October 30, 2017
If I have heard it once, I’ve heard it a thousand times: “Science matters.” And I have said it, too. In agriculture, we usually say “science matters” when we get frustrated with irrational, emotional and unscientific arguments that people use to bash GMO crops, Roundup herbicide, neonicotinoid insecticides, confined animal feeding operations and just about everything related to modern commercial agriculture.
But the science says that GMOs are safe.
Science says Roundup herbicide is safe.
Science says neonicotinoids are safer for mammals than the organophosphates we used to use.
Science says livestock in confinement barns are healthier and more comfortable than those outside.
So, I was surprised to hear someone in agriculture say that we’re wrong about science — that science DOESN’T matter.
Jack Bobo, senior vice president and chief communications officer for Intrexon, a synthetic biology company focused on food, energy and health, was a speaker at Alltech’s 2017 Idea Conference held earlier this year.
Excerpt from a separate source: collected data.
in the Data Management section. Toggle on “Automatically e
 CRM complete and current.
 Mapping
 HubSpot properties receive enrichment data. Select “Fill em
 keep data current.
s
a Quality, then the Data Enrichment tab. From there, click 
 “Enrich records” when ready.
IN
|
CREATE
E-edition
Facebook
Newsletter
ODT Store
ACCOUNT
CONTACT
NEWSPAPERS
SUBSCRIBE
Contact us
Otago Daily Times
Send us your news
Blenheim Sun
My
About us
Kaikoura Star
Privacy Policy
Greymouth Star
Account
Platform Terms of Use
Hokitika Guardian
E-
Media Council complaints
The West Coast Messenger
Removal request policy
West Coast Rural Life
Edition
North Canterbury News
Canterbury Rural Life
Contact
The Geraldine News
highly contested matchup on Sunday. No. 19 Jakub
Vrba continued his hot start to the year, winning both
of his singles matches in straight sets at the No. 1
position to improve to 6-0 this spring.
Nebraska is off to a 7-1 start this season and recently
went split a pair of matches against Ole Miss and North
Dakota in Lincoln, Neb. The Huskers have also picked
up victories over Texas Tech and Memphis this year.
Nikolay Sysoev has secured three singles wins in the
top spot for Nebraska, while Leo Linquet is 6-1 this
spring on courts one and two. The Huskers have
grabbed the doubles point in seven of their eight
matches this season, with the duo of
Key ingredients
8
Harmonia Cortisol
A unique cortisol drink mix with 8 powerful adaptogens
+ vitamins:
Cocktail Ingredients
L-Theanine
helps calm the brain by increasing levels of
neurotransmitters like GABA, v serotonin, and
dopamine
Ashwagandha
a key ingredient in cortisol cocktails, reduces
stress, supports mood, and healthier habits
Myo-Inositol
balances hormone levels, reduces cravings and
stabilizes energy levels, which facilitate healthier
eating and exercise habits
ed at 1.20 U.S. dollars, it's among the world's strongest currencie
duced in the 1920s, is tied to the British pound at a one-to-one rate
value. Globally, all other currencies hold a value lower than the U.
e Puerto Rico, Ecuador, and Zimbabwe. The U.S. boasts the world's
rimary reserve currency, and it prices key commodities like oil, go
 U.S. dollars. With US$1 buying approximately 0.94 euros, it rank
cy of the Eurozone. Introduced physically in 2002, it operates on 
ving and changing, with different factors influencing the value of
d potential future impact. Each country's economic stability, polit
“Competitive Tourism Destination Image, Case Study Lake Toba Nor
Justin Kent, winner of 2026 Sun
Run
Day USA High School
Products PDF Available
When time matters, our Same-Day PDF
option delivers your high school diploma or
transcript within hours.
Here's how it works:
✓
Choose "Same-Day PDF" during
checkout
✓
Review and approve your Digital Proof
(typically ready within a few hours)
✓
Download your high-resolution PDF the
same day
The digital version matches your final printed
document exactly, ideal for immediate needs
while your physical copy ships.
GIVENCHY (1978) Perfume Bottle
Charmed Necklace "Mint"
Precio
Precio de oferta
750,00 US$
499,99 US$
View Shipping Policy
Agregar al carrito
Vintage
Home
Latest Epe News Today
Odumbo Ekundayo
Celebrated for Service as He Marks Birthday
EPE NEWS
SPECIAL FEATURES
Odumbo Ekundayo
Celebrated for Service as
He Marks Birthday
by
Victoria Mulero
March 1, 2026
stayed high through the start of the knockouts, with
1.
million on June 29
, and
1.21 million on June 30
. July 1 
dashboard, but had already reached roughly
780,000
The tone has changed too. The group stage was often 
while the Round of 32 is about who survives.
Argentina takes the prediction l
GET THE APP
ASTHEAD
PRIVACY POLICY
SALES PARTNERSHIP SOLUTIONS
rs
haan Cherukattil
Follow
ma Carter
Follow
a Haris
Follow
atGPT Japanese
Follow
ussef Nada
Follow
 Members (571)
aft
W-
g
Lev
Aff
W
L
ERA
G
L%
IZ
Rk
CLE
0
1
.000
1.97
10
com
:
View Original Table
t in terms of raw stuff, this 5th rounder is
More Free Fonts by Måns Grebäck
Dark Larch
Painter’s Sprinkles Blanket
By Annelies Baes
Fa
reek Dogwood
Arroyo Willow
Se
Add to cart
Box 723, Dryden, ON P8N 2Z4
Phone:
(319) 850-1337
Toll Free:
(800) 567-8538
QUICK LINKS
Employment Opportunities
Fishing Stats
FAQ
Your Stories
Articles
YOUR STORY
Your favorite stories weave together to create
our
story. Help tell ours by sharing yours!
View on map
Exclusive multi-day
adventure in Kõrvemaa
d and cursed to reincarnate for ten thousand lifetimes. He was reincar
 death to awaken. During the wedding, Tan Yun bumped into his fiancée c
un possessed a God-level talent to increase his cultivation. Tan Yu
In an interview, he was asked how farmers could explain to consumers the science behind agriculture and food.
“In many ways, science doesn’t matter,” he said. “If people don’t trust you, science doesn't matter. And if people do trust you, science doesn’t matter. Because if you trust me, you don’t need to see my science; and if you don’t trust me, you don’t care to see my science. So, it’s really about building that relationship, and that’s a long-term relationship. Information follows trust. It can't precede it.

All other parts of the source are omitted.